_What needs to be done:_ Within the records below, reproduce without change the lines from the line that has "Chemesch Industrie" through the line that has "Steriliséierungsgrad PES Membranen", and only those.

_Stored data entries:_
__________________________________________________

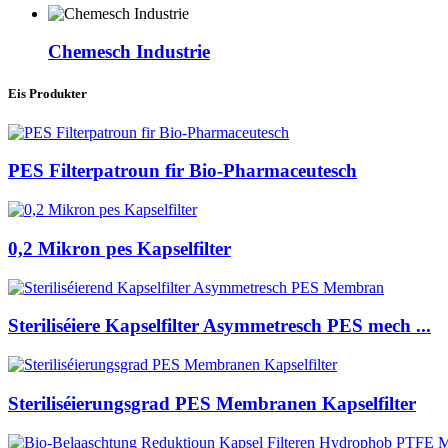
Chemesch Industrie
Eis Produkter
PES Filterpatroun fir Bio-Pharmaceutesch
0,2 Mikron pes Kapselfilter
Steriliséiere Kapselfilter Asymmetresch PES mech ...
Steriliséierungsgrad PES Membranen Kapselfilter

__________________________________________________

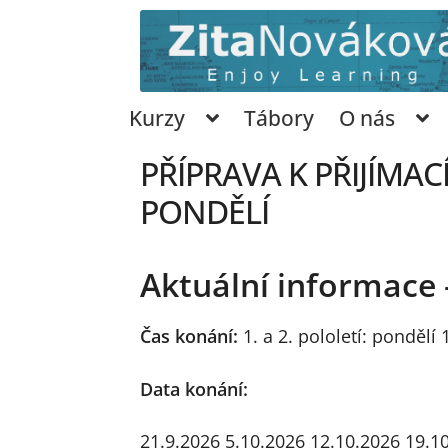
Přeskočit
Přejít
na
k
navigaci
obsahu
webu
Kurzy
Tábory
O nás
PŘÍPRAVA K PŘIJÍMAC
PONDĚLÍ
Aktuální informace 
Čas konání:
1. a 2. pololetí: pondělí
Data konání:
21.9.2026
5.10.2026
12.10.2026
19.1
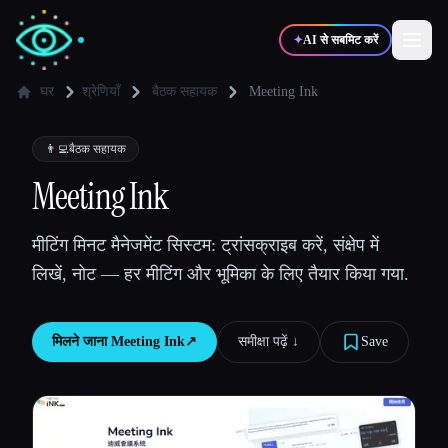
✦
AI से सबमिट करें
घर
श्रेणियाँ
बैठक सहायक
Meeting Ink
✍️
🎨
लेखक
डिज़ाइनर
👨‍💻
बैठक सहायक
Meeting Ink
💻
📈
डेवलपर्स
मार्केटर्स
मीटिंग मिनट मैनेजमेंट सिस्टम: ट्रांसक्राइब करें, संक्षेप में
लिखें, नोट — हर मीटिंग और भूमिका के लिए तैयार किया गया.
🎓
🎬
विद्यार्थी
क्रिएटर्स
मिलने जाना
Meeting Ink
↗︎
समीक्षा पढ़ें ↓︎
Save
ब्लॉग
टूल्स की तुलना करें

__________________________________________________

_Written response:_
Chemesch Industrie
Eis Produkter
PES Filterpatroun fir Bio-Pharmaceutesch
0,2 Mikron pes Kapselfilter
Steriliséiere Kapselfilter Asymmetresch PES mech ...
Steriliséierungsgrad PES Membranen Kapselfilter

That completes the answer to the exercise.